Do we still need TDD?

I’ve been thinking a lot about this question these days. Most of my career, I’ve worked on teams that valued TDD, either religiously or as a common mode of development. TDD is roughly defined by the following principles:

Illustration of a checklist, partially completed

Incremental development. TDD’s red-green-refactor cycle (write a failing test, make it pass with minimal code, then clean up) keeps changes small and reversible. The goal is to never be more than a few minutes away from working code. This shrinks the debugging surface area—if a test fails, you know the problem is in the handful of lines you just wrote.

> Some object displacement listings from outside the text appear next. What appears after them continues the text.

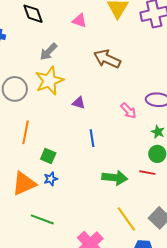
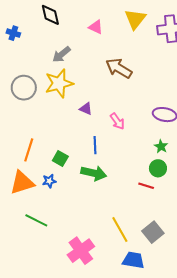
pink arrow: (128, 111) -> (117, 121), moved
orange line: (26, 132) -> (29, 150), moved
green square: (48, 156) -> (60, 159), moved
green arrow: (115, 178) -> (94, 173), moved

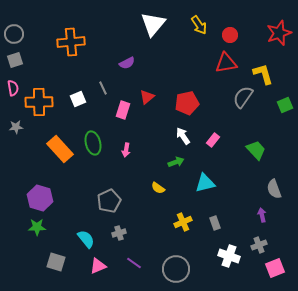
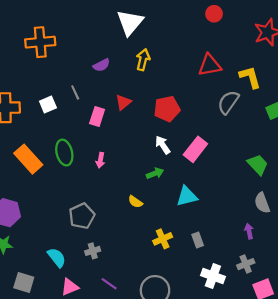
yellow arrow: (199, 25) -> (143, 60), moved, turned -132
red circle: (230, 35) -> (214, 14), moved
pink rectangle: (213, 140) -> (195, 149), size x1.6
green trapezoid: (256, 150) -> (258, 165), moved

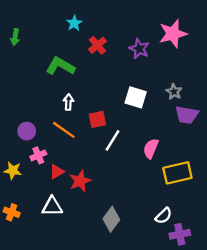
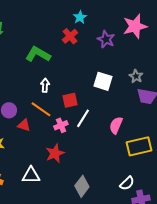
cyan star: (74, 23) -> (80, 17), moved
pink cross: (38, 155) -> (61, 125), moved
red triangle: (57, 172) -> (24, 125), moved, turned 48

Design feedback, not just verification. Writing tests first forces you to think about your code’s interface and behavior before implementation. If something is hard to test, that difficulty may be a signal that the design has coupling problems, unclear responsibilities, or hidden dependencies. The test acts as the first client of your code.

Executable documentation. Tests describe what the code is supposed to do in concrete terms. Unlike comments or external docs, tests can’t drift out of sync with the implementation because they’ll fail. The goal is a living specification that stays accurate.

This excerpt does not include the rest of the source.